In previous posts on multi-modeling, Claire Souch and I discussed the importance of validating models and the principles of model blending. Today we consider more practical issues: how do you blend, and how does it affect pricing, rollup, and loss investigation?
No approach to blending is superior. There are trade-offs between granularity of blending ratios allowed, ease of implementation, mathematical correctness, and downstream functionality. For this reason, several methods should be examined.
Hybrid Year Loss Table (YLT)
The years, events, and losses of a hybrid YLT are selected from source models in proportion to their assigned blending weights. For example, a 70/30 blend of two 10,000-year YLTs is composed of 7,000 years selected at random from Model A and 3,000 years selected at random from Model B.
Hybrid YLTs preserve whole years and events from their source models, and drilling down and rolling up still function. But the blending could have unexpected results, as users are working with YLTs instead of directly altering EP curves. Blending weights cannot vary by return period, which may be a requirement for some users.
Simple Blending
Simple blending produces a weighted average EP curve across the common frequencies or severities of source EP curves. Users might take a weighted average of the loss at each return period (severity blending) or a weighted average of the frequency of loss thresholds (frequency blending). Aspen has produced an excellent comparison of the pros and cons of blending frequencies vs. severities.
Simple blending is appealing because it is easy to use and understand. Any model with an EP curve can be used—it need not be event-based—and weights can vary by return period or loss threshold. It is also more intuitive: instead of modifying YLTs to change the resulting EP curve in a potentially unexpected way, users operate on the same base curves. Underwriters may prefer it because they can explicitly factor in their own experience at lower return periods.
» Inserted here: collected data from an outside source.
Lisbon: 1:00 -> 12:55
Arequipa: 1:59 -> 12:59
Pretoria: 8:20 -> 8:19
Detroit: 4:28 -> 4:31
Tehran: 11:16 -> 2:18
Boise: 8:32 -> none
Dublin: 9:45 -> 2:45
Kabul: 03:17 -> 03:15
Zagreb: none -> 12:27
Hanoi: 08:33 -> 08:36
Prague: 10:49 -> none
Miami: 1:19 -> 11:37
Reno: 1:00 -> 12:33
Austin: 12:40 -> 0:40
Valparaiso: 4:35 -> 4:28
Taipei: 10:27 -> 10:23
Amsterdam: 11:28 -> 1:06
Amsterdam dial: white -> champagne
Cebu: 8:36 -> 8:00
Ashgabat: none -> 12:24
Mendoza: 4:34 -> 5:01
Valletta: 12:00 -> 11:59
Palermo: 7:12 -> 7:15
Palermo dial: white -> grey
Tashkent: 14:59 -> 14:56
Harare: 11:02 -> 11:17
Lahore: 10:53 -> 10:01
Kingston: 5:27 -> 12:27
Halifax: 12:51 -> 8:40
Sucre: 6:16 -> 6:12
While this is useful for considering multiple views at an aggregate level, the result is a dead end. Users can’t investigate loss drivers because a blended EP curve cannot be drilled into, and there is no YLT to roll up.
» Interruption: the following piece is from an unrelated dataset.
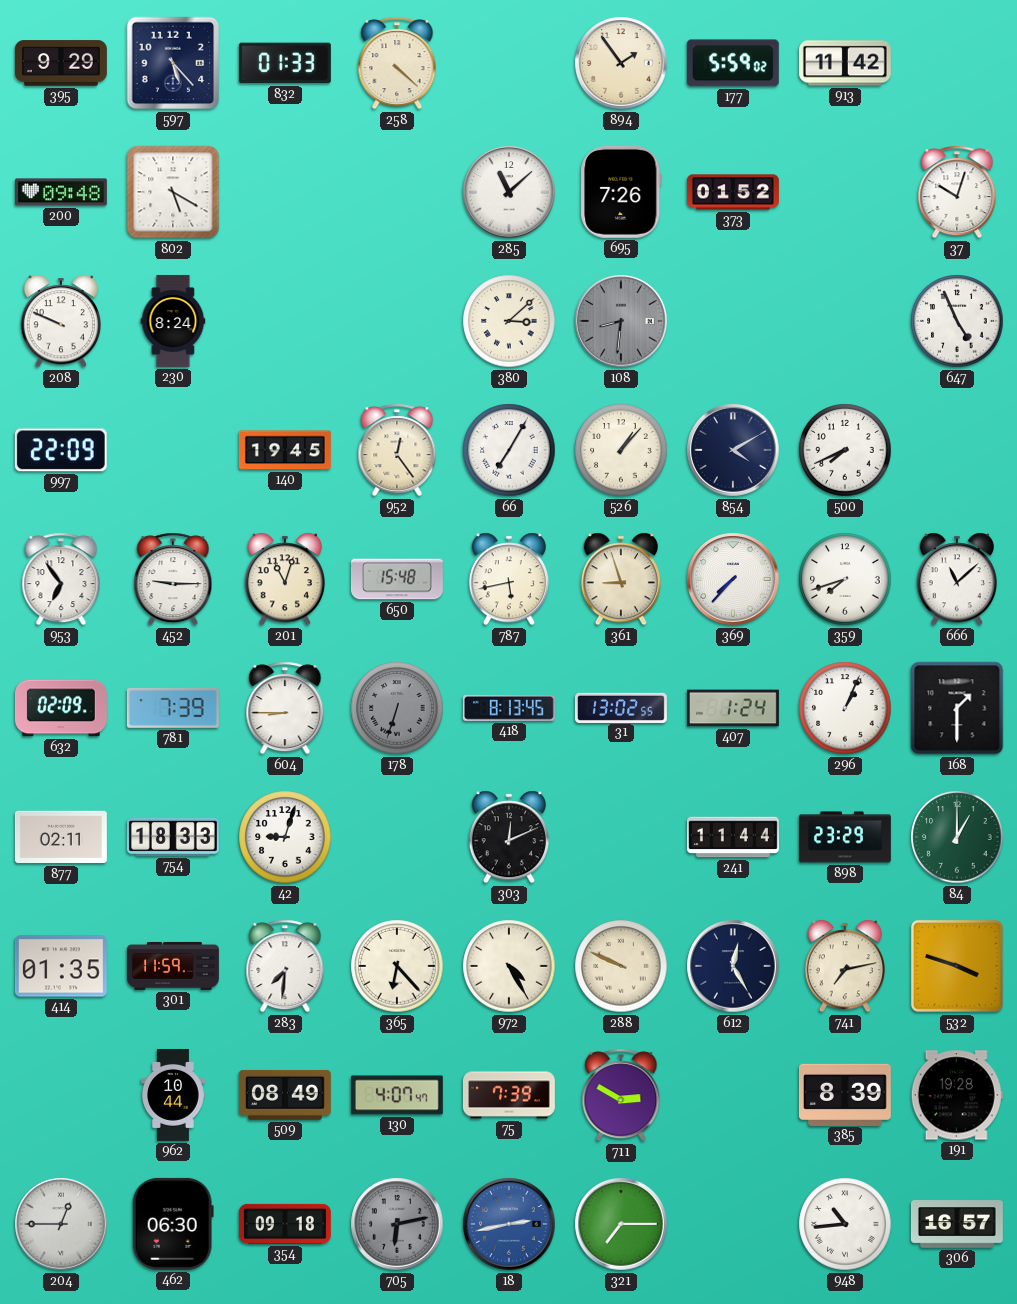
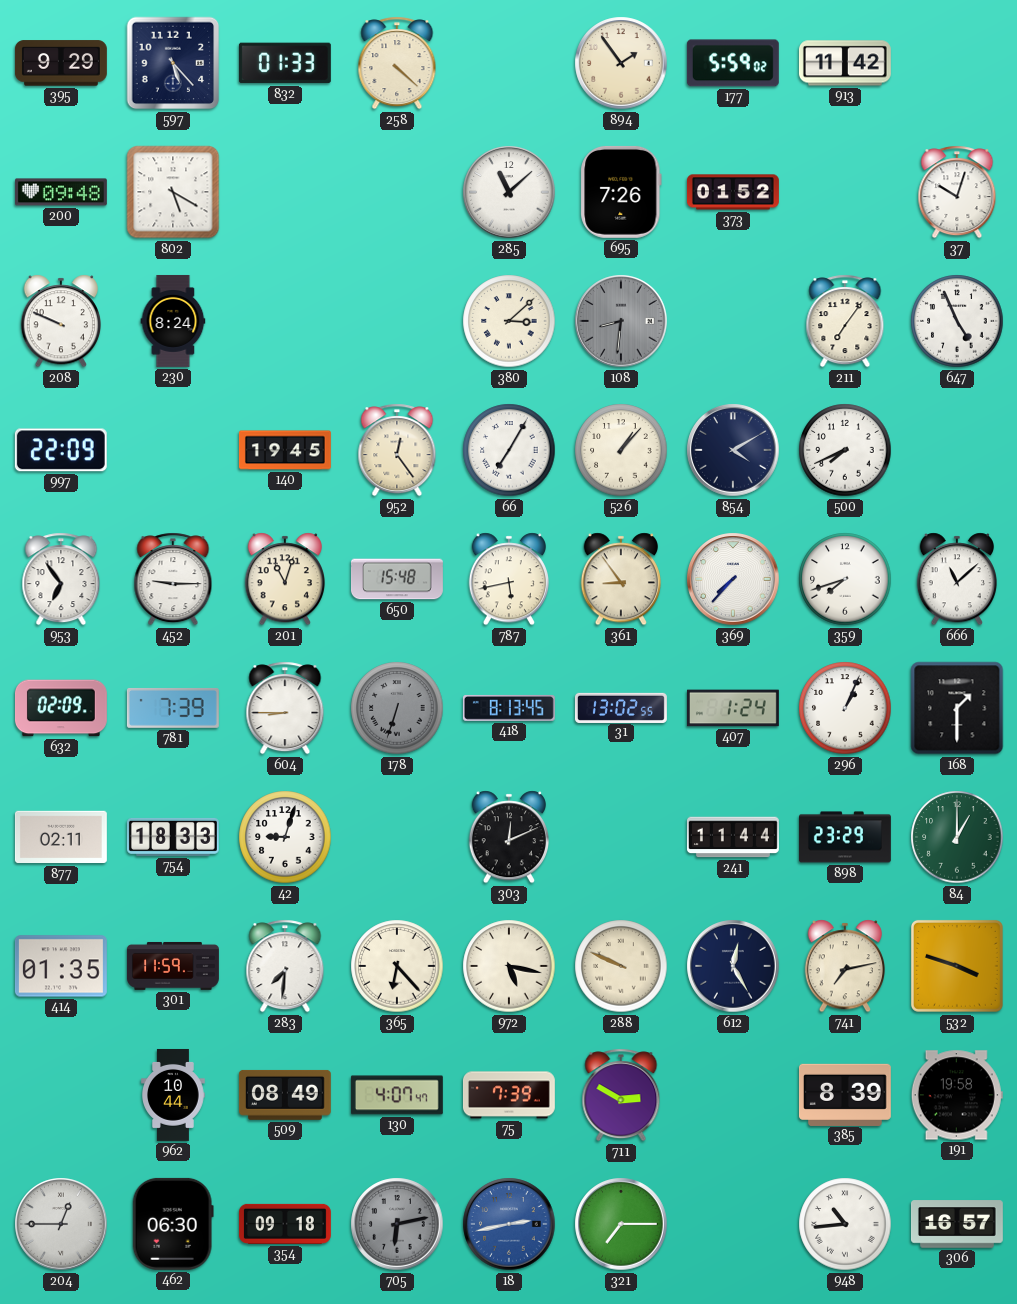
211: none -> 7:06
361: 8:57 -> 8:54
972: 4:25 -> 5:17
191: 19:28 -> 19:58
Scaled Baseline: Transfer Function
Finally, blending with a transfer function adjusts the baseline model’s YLT with the resulting EP curve in mind. Event losses are scaled so that the resulting EP curve looks more like the second model’s curve, to a degree specified by the user.
Unlike the hybrid YLT and simple blending methods, the baseline event set is maintained, and the new YLT and EP curve can be used downstream for pricing and roll-up. Blending weights can also vary by return period.
However, because it alters event losses, some drill-downs become meaningless. For example, say Model A’s 250-year PML for US hurricane is mostly driven by Florida, while Model B’s is mostly driven by Texas. If we adjust the Model A event losses so that its EP curve is closer to Model B’s, state-level breakouts will not be what either model intended.
Alternatives
Given the downstream complexities of blending, it may be preferable to adjust the baseline model to look more like an alternate model, without explicitly blending them. This could be a simple scaling of the baseline event losses, so that the pure premium matches loss experience or another model. Or with more sophisticated software, users could modify the timeline of simulated events, hazard outputs, or vulnerability curves to match experience or mimic components of other models.
Where does that leave us?
Over the past month, we’ve explored why and how we can develop a multi-model view of risk. Claire pointed out that the foundation to a multi-model approach first requires validation of the individual models. Then I discussed the motivations for weighting one model over another. Finally, we turned to how we might blend models, and discovered its good, bad, and ugly implications.
Multi-modeling can come in many forms: blending results, adjusting baseline models, or simply keeping tabs on other opinions. Whatever form you choose, we’re committed to building a complete set of tools to help you understand, take ownership of, and implement your view of risk.